MBE Flashcards
Is compliance with government authority/ordinances a defense to private nuisance actions?
NO. Compliance with ordinances can be evidence of reasonableness but it is not determinative.
When can you consent to defamation?
When you ask a person the reason why he decided that way. The person’s response, even if defamatory, you will have consented to.
What duty does a physician have to a patient before surgery?
Duty to provide the patient with enough info about the surgery’s risks to enable the patient to make an informed consent.
Who can bring a trespass action against a trespasser?
Only the person in POSSESSION can sue.
Ex: If there is a tenant and a landlord, only the tenant can sue for trespass.
Trespass elements
- an act of physical invasion of the P’s real property by D
- intent on D’s part to bring about the physical invasion
- causation
Property owner duty to invitees?
Duty to make reasonable inspections to discover and make safe any dangerous conditions.
Property owner duty to those adjacent to the premises?
Duty to protect them from dangerous conditions.
Private necessity
When the trespasser enters for his benefit or a third party’s benefit: liable for any damage causes
Ex: Swerve to hit a child and you hit a mailbox. No trespass but must pay damages.
Necessity: when is it an absolute defense?
When the trespasser enters for the benefit of the PERSON OR PROPERTY of the landowner
Ex: Person sees a barn on fire. He cuts through barbed wire and puts the fire out with a hose. He does not have to pay for the damage caused to the fence b/c he entered to help the landowner.
Wrongful death
Recovery is allowed only to the extent that the deceased would have been recovered in the action HAD the person lived
Negligent beneficiary of of a wrongful death action: what happens
In most comparative negligence jurisdictions, the negligent beneficiary’s recovery would be reduced by his fault, reducing the overall recovery by the estate.
Common law rule for car owners when others use your car
Common law rule is that a car owner is NOT liable for torts committed by another person driving the car.
Family car rule
Imposes liability on a car owner for the tortious conduct of an immediate family member driving the car
Public disclosure of private facts: elements
- PUBLICATION or public disclosure by D of private info about P
AND - the matter made public is such that its disclosure would be highly OFFENSIVE to a reasonable person
When is the public disclosure of private facts privileged?
If the matter is one of legitimate public interest AS LONG as made without malice (knowledge of falsity or reckless disregard for the truth)
Is consent a defense to the invasion of privacy torts? Is reasonable mistake as to consent?

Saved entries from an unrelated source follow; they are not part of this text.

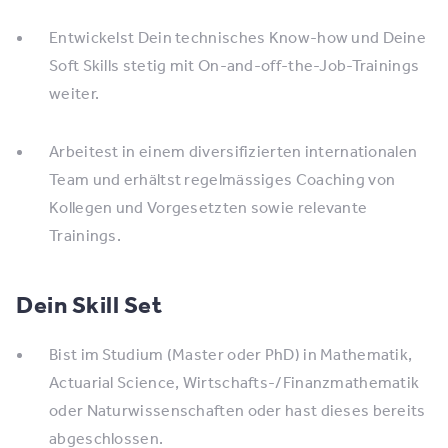
Entwickelst Dein technisches Know-how und Deine
Soft Skills stetig mit On-and-off-the-Job-Trainings
weiter.
Arbeitest in einem diversifizierten internationalen
Team und erhältst regelmässiges Coaching von
Kollegen und Vorgesetzten sowie relevante
Trainings.
Dein Skill Set
Bist im Studium (Master oder PhD) in Mathematik,
Actuarial Science, Wirtschafts-/Finanzmathematik
oder Naturwissenschaften oder hast dieses bereits
abgeschlossen.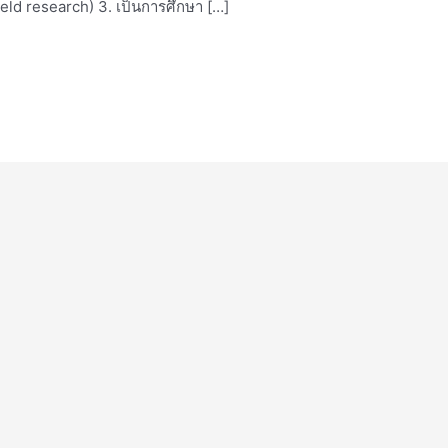
eld research) 3. เป็นการศึกษา […]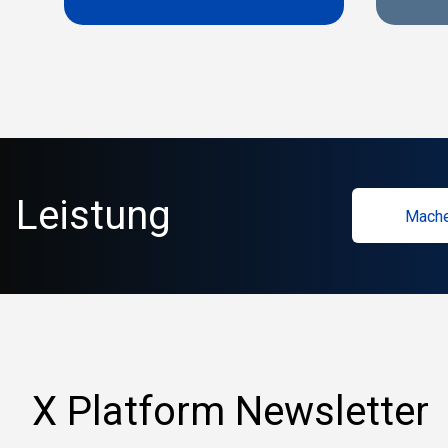
Leistung
Mache
X Platform Newsletter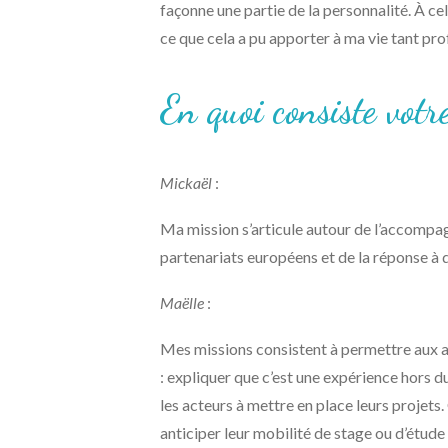
façonne une partie de la personnalité. À c
ce que cela a pu apporter à ma vie tant pro
En quoi consiste vo
Mickaël
:
Ma mission s’articule autour de l’accompa
partenariats européens et de la réponse 
Maëlle
:
Mes missions consistent à permettre aux ap
: expliquer que c’est une expérience hors
les acteurs à mettre en place leurs projet
anticiper leur mobilité de stage ou d’étude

Consent: yes it is a defense
Reasonable mistake as to consent: NOT a defense
When does a physician breach his duty in proposing a course of treatment/surgery?
If an UNDISCLOSED RISK was serious enough that a reasonable person in the patient’s person would have withheld consent, the doctor has breached his duty.

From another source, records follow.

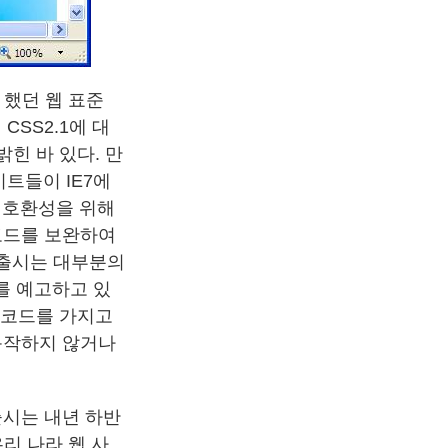
 했던 웹 표준
CSS2.1에 대
힌 바 있다. 만
이트들이 IE7에
저 호환성을 위해
코드를 보완하여
 출시는 대부분의
를 예고하고 있
는 코드를 가지고
 동작하지 않거나
출시는 내년 하반
우리 나라 웹 사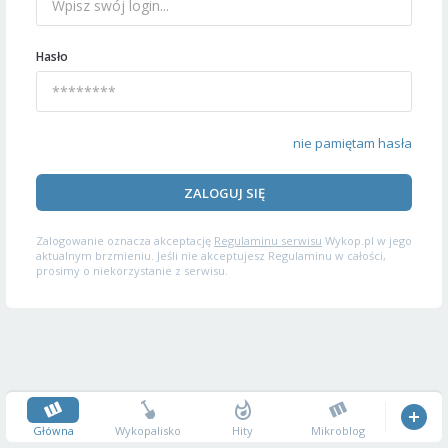
Hasło
nie pamiętam hasła
ZALOGUJ SIĘ
Zalogowanie oznacza akceptację
Regulaminu serwisu
Wykop.pl w jego
aktualnym brzmieniu. Jeśli nie akceptujesz Regulaminu w całości,
prosimy o niekorzystanie z serwisu.
Główna
Wykopalisko
Hity
Mikroblog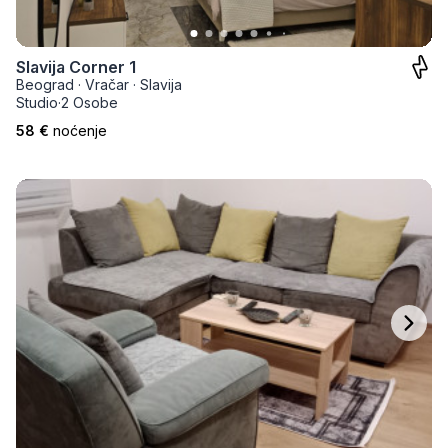
Slavija Corner 1
Beograd
·
Vračar
·
Slavija
Studio
·
2 Osobe
58 €
noćenje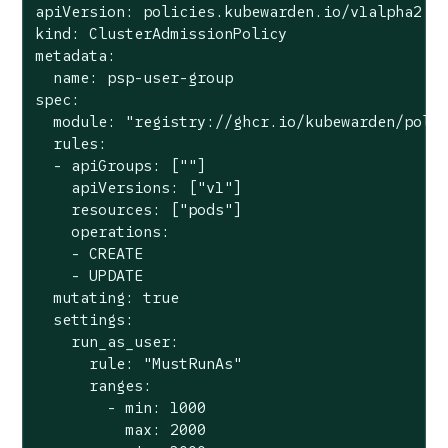
apiVersion: policies.kubewarden.io/v1alpha2

kind: ClusterAdmissionPolicy

metadata:

  name: psp-user-group

spec:

  module: 
"registry://ghcr.io/kubewarden/poli
  rules:

  - apiGroups: [
""
]

    apiVersions: [
"v1"
]

    resources: [
"pods"
]

    operations:

    - CREATE

    - UPDATE

  mutating: 
true
  settings:

    run_as_user:

      rule: 
"MustRunAs"
      ranges:

        - min: 1000

          max: 2000
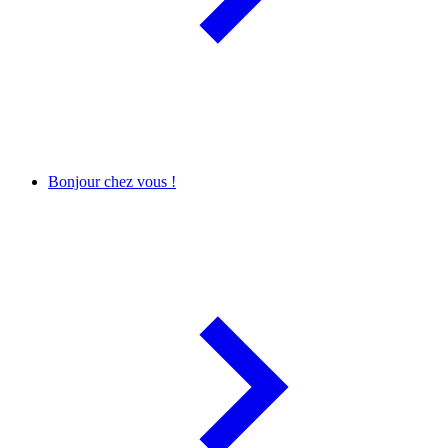
Bonjour chez vous !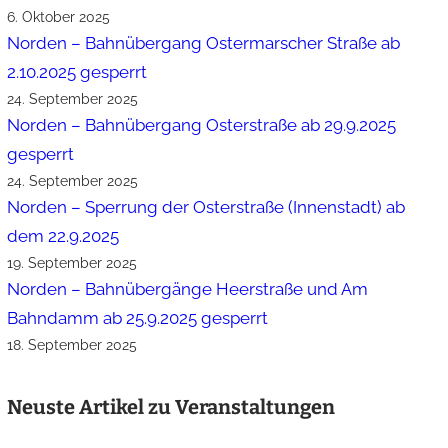
6. Oktober 2025
Norden – Bahnübergang Ostermarscher Straße ab
2.10.2025 gesperrt
24. September 2025
Norden – Bahnübergang Osterstraße ab 29.9.2025
gesperrt
24. September 2025
Norden – Sperrung der Osterstraße (Innenstadt) ab
dem 22.9.2025
19. September 2025
Norden – Bahnübergänge Heerstraße und Am
Bahndamm ab 25.9.2025 gesperrt
18. September 2025
Neuste Artikel zu Veranstaltungen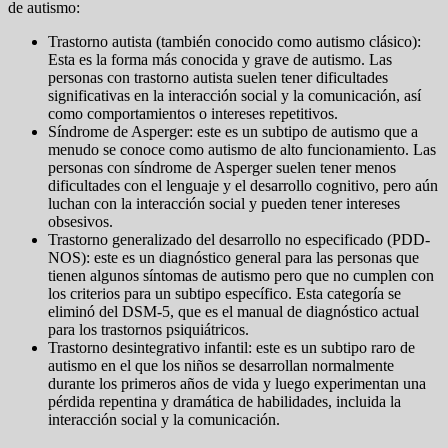
de autismo:
Trastorno autista (también conocido como autismo clásico):
Esta es la forma más conocida y grave de autismo. Las
personas con trastorno autista suelen tener dificultades
significativas en la interacción social y la comunicación, así
como comportamientos o intereses repetitivos.
Síndrome de Asperger: este es un subtipo de autismo que a
menudo se conoce como autismo de alto funcionamiento. Las
personas con síndrome de Asperger suelen tener menos
dificultades con el lenguaje y el desarrollo cognitivo, pero aún
luchan con la interacción social y pueden tener intereses
obsesivos.
Trastorno generalizado del desarrollo no especificado (PDD-
NOS): este es un diagnóstico general para las personas que
tienen algunos síntomas de autismo pero que no cumplen con
los criterios para un subtipo específico. Esta categoría se
eliminó del DSM-5, que es el manual de diagnóstico actual
para los trastornos psiquiátricos.
Trastorno desintegrativo infantil: este es un subtipo raro de
autismo en el que los niños se desarrollan normalmente
durante los primeros años de vida y luego experimentan una
pérdida repentina y dramática de habilidades, incluida la
interacción social y la comunicación.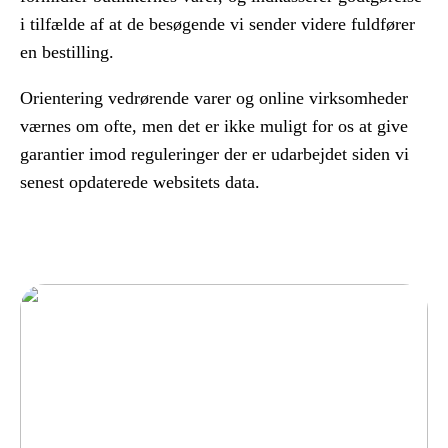
i tilfælde af at de besøgende vi sender videre fuldfører
en bestilling.
Orientering vedrørende varer og online virksomheder
værnes om ofte, men det er ikke muligt for os at give
garantier imod reguleringer der er udarbejdet siden vi
senest opdaterede websitets data.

When is an owner of livestock strictly liable for the damage they cause?
When it was reasonably foreseeable.
When is the owner of a domestic animal liable?
Animal had dangerous propensities
Strict liability: defective design
Product was in a dangerous condition unreasonably dangerous to users
What must P should to recover under a defective design strict liability theory?

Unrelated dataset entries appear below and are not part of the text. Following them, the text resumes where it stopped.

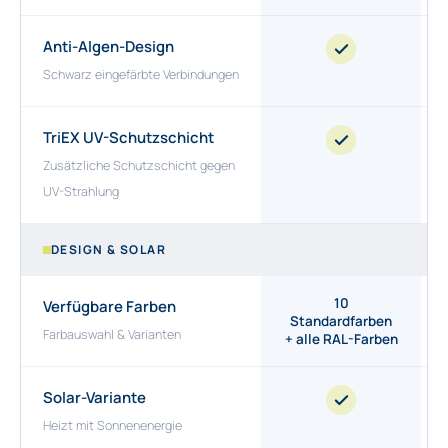
Anti-Algen-Design
Schwarz eingefärbte Verbindungen
TriEX UV-Schutzschicht
Zusätzliche Schutzschicht gegen
UV-Strahlung
DESIGN & SOLAR
10
Verfügbare Farben
Standardfarben
Farbauswahl & Varianten
+ alle RAL-Farben
Solar-Variante
Heizt mit Sonnenenergie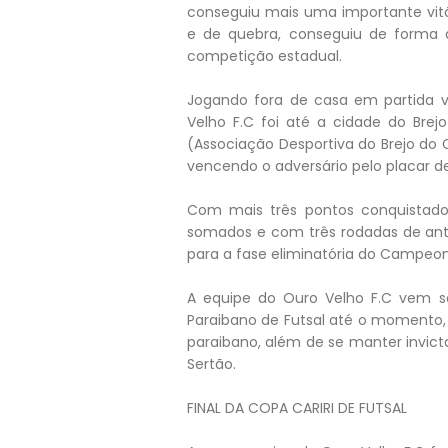
conseguiu mais uma importante vitó
e de quebra, conseguiu de forma
competição estadual.
Jogando fora de casa em partida v
Velho F.C foi até a cidade do Brej
(Associação Desportiva do Brejo do 
vencendo o adversário pelo placar de 
Com mais três pontos conquistado
somados e com três rodadas de an
para a fase eliminatória do Campeon
A equipe do Ouro Velho F.C vem
Paraibano de Futsal até o momento
paraibano, além de se manter invict
Sertão.
FINAL DA COPA CARIRI DE FUTSAL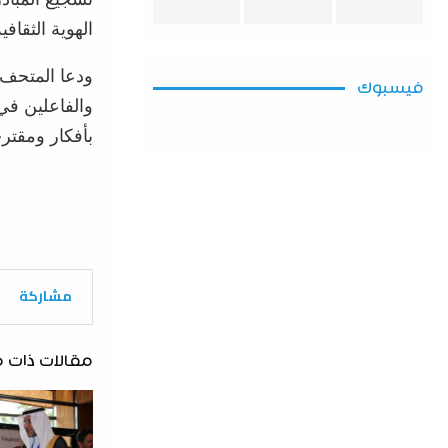
الهوية الثقافي
ودعا المتحف 
فيسبوك
والفاعلين في
بأفكار ومقتر
مشاركة
مقالات ذات 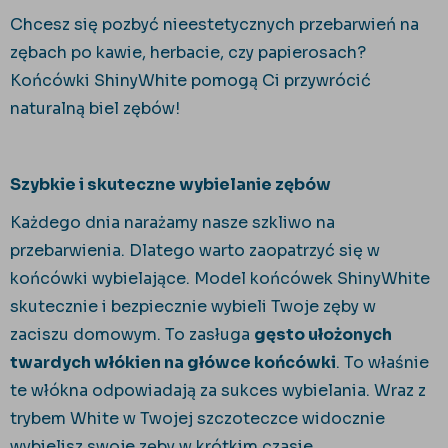
Chcesz się pozbyć nieestetycznych przebarwień na
zębach po kawie, herbacie, czy papierosach?
Końcówki ShinyWhite pomogą Ci przywrócić
naturalną biel zębów!
Szybkie i skuteczne wybielanie zębów
Każdego dnia narażamy nasze szkliwo na
przebarwienia. Dlatego warto zaopatrzyć się w
końcówki wybielające. Model końcówek ShinyWhite
skutecznie i bezpiecznie wybieli Twoje zęby w
zaciszu domowym. To zasługa
gęsto ułożonych
twardych włókien na główce końcówki
. To właśnie
te włókna odpowiadają za sukces wybielania. Wraz z
trybem White w Twojej szczoteczce widocznie
wybielisz swoje zęby w krótkim czasie.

There was a reasonable alternative design (economically feasible)
What happens in a traditional contributory negligence jurisdiction if P is contributory negligent in a strict product liabilities case?
P’s ordinary contributory negligence in failing to discover or guard against the danger is NOT a defense.
When would P’s contributory negligence bar recovery in a strict liability products case?
If P voluntarily and unreasonably encountered a KNOWN RISK
What happens if D negligently put himself in harms way and a rescuer is hurt trying to save D?
Rescuer is a foreseeable plaintiff. D breached a duty by negligently placing himself in danger.